- Work instruction: For the word "volume", count the lines of the records that hold it, and give only that number.

---------- Records ----------

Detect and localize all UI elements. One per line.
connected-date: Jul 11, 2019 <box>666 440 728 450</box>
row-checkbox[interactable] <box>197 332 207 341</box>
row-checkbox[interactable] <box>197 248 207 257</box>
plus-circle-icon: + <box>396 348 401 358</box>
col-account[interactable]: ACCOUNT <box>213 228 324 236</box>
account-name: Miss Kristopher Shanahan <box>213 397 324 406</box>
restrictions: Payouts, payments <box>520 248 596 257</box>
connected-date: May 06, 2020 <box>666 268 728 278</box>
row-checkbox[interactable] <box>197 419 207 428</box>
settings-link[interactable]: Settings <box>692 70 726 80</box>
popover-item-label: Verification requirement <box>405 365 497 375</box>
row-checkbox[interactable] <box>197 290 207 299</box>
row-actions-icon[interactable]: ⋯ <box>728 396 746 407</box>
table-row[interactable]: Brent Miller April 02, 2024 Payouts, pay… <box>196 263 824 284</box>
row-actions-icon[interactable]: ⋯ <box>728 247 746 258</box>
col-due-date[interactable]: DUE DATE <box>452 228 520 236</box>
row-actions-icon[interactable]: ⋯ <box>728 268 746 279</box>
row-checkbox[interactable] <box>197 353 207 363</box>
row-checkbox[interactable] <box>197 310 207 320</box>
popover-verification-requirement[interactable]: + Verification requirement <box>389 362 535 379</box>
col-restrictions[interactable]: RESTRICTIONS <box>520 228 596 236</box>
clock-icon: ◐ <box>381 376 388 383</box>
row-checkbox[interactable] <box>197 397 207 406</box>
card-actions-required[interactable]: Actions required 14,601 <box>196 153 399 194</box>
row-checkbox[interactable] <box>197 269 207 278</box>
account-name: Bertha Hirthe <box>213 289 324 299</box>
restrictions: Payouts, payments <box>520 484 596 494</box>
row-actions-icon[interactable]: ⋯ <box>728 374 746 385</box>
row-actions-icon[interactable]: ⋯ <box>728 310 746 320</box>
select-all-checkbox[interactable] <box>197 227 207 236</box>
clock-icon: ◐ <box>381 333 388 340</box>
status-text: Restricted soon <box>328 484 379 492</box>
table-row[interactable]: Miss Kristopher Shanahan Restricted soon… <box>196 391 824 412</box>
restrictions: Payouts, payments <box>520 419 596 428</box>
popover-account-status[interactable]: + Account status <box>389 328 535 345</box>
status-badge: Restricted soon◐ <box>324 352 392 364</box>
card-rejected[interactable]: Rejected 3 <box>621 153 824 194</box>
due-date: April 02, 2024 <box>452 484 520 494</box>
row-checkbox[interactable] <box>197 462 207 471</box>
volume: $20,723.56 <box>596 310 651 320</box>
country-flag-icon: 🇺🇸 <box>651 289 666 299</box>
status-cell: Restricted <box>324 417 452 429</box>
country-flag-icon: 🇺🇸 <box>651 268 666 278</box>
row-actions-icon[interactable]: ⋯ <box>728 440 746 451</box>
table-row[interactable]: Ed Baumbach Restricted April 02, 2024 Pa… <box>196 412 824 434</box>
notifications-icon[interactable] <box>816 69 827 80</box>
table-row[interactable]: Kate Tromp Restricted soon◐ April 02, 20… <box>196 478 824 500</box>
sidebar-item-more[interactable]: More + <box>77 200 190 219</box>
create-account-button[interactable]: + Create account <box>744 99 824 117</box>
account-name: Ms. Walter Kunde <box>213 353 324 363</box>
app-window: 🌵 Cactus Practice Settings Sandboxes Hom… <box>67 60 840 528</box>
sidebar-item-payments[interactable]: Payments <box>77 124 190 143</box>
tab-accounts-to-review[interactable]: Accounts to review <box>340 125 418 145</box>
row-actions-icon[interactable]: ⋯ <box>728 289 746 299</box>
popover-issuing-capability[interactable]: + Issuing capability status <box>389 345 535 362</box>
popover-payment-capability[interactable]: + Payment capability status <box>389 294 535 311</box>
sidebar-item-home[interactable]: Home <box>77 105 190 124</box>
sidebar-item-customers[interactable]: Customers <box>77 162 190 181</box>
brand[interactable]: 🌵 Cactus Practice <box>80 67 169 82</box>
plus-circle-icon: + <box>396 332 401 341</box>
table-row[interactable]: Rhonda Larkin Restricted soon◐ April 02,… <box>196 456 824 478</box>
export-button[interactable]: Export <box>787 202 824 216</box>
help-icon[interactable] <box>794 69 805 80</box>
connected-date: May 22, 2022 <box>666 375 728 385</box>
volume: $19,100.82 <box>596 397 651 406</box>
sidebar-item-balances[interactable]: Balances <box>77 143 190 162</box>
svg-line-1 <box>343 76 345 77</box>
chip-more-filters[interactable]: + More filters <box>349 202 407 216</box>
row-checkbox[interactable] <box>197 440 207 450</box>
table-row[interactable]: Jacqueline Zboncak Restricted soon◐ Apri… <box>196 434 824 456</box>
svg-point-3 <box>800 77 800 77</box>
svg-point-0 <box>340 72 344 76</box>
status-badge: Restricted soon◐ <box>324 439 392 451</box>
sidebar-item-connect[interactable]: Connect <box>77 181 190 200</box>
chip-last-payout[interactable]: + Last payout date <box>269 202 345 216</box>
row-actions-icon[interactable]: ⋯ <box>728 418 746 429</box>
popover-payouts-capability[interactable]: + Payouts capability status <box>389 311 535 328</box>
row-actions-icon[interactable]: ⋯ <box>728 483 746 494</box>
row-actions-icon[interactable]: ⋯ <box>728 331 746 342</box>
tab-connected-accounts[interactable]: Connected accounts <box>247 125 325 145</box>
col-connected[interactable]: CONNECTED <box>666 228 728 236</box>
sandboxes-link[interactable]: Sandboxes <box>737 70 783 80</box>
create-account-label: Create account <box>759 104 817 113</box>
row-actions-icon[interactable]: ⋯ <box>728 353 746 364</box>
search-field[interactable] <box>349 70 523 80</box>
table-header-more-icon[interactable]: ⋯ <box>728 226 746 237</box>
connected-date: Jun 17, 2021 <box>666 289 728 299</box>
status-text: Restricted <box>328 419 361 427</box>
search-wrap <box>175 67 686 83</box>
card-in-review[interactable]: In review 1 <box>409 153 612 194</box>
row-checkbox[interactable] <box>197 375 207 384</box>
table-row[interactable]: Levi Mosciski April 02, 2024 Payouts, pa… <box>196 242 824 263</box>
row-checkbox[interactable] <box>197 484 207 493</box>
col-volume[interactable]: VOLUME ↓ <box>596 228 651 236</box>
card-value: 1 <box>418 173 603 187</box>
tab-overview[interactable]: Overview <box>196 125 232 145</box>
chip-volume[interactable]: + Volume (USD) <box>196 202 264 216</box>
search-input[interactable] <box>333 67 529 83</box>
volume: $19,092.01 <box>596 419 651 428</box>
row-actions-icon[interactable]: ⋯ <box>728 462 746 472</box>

----------

- Written solution: 5